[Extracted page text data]
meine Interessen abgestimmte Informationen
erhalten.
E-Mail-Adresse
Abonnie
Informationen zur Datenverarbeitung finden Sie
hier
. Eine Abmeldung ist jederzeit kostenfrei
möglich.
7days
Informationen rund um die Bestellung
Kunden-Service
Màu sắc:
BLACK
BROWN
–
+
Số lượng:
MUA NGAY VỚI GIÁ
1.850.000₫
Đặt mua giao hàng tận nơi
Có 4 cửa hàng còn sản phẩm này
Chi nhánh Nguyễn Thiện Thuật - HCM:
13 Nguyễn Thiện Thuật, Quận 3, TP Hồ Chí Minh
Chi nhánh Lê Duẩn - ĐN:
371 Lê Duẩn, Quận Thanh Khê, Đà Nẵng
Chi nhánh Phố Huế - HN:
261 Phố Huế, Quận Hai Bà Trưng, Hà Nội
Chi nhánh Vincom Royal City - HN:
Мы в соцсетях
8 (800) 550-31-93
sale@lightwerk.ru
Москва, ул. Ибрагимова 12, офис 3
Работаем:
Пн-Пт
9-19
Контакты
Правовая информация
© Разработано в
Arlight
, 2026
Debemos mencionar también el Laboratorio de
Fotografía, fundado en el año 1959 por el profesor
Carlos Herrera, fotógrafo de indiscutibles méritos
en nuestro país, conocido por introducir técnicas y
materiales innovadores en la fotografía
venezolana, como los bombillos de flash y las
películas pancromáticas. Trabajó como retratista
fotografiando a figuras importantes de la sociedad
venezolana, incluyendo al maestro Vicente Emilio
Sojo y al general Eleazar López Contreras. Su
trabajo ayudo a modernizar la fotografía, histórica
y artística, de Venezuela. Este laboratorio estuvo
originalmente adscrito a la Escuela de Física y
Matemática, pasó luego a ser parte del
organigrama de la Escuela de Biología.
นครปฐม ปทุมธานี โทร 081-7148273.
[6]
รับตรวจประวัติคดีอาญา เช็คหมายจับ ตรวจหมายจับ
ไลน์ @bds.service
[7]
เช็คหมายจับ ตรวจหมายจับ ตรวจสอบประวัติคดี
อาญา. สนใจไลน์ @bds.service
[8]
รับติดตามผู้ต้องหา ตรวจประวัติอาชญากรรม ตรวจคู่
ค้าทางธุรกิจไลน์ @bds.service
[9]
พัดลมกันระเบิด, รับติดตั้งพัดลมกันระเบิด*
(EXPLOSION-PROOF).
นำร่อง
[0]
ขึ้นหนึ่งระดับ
* * *
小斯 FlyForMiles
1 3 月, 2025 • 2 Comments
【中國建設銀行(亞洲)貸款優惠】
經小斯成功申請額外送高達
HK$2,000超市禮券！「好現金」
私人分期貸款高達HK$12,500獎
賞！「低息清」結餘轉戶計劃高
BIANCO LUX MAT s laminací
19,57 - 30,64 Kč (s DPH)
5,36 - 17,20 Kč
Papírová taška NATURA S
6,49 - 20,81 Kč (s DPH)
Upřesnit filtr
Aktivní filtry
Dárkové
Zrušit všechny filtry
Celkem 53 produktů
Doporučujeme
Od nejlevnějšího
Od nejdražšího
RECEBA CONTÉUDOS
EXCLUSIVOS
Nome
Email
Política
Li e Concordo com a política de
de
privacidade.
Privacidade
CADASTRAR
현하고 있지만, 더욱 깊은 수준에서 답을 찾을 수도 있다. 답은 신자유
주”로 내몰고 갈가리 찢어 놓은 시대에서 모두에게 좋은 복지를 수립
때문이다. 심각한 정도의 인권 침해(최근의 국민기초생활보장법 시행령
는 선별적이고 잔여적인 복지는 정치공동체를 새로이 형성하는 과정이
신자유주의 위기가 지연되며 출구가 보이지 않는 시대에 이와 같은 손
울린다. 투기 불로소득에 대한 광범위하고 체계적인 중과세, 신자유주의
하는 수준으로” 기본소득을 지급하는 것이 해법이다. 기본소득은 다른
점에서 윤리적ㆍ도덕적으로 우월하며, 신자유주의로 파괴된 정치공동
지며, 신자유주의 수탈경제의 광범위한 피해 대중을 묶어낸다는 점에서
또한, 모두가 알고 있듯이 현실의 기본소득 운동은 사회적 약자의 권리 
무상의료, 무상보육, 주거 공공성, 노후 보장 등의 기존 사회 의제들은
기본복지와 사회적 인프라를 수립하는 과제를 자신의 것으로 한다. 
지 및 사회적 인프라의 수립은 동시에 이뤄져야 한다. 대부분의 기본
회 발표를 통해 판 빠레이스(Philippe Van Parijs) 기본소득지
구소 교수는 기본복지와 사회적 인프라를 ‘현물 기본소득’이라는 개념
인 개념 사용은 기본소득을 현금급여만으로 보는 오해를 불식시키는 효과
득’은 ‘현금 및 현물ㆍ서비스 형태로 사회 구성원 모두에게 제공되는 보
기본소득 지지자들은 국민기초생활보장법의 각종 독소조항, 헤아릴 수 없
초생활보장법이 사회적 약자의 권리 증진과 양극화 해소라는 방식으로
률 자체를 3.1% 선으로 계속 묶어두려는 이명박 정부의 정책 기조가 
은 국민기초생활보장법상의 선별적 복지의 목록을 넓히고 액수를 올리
...
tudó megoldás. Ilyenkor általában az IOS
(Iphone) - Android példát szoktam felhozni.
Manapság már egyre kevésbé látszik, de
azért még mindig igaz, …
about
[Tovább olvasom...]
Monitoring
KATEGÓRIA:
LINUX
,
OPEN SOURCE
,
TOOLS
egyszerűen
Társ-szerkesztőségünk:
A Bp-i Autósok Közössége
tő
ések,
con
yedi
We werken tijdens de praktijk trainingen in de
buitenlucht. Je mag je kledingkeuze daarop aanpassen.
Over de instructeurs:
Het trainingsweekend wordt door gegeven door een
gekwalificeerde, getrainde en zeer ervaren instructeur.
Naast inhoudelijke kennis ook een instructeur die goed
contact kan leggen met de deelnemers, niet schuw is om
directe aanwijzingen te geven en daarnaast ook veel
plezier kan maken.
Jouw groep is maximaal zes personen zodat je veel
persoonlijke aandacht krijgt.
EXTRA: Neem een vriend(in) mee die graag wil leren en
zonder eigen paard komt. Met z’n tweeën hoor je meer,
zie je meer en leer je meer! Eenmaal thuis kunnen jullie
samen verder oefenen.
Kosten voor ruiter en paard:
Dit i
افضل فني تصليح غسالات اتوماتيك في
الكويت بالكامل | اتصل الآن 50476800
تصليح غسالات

Exercise brief: Given the records above, reproduce precisely and only the lines between the line holding "BIANCO LUX MAT s laminací" and the line holding "초생활보장법이 사회적 약자의 권리 증진과 양극화 해소라는 방식으로", inclusive.

Result:
BIANCO LUX MAT s laminací
19,57 - 30,64 Kč (s DPH)
5,36 - 17,20 Kč
Papírová taška NATURA S
6,49 - 20,81 Kč (s DPH)
Upřesnit filtr
Aktivní filtry
Dárkové
Zrušit všechny filtry
Celkem 53 produktů
Doporučujeme
Od nejlevnějšího
Od nejdražšího
RECEBA CONTÉUDOS
EXCLUSIVOS
Nome
Email
Política
Li e Concordo com a política de
de
privacidade.
Privacidade
CADASTRAR
현하고 있지만, 더욱 깊은 수준에서 답을 찾을 수도 있다. 답은 신자유
주”로 내몰고 갈가리 찢어 놓은 시대에서 모두에게 좋은 복지를 수립
때문이다. 심각한 정도의 인권 침해(최근의 국민기초생활보장법 시행령
는 선별적이고 잔여적인 복지는 정치공동체를 새로이 형성하는 과정이
신자유주의 위기가 지연되며 출구가 보이지 않는 시대에 이와 같은 손
울린다. 투기 불로소득에 대한 광범위하고 체계적인 중과세, 신자유주의
하는 수준으로” 기본소득을 지급하는 것이 해법이다. 기본소득은 다른
점에서 윤리적ㆍ도덕적으로 우월하며, 신자유주의로 파괴된 정치공동
지며, 신자유주의 수탈경제의 광범위한 피해 대중을 묶어낸다는 점에서
또한, 모두가 알고 있듯이 현실의 기본소득 운동은 사회적 약자의 권리 
무상의료, 무상보육, 주거 공공성, 노후 보장 등의 기존 사회 의제들은
기본복지와 사회적 인프라를 수립하는 과제를 자신의 것으로 한다. 
지 및 사회적 인프라의 수립은 동시에 이뤄져야 한다. 대부분의 기본
회 발표를 통해 판 빠레이스(Philippe Van Parijs) 기본소득지
구소 교수는 기본복지와 사회적 인프라를 ‘현물 기본소득’이라는 개념
인 개념 사용은 기본소득을 현금급여만으로 보는 오해를 불식시키는 효과
득’은 ‘현금 및 현물ㆍ서비스 형태로 사회 구성원 모두에게 제공되는 보
기본소득 지지자들은 국민기초생활보장법의 각종 독소조항, 헤아릴 수 없
초생활보장법이 사회적 약자의 권리 증진과 양극화 해소라는 방식으로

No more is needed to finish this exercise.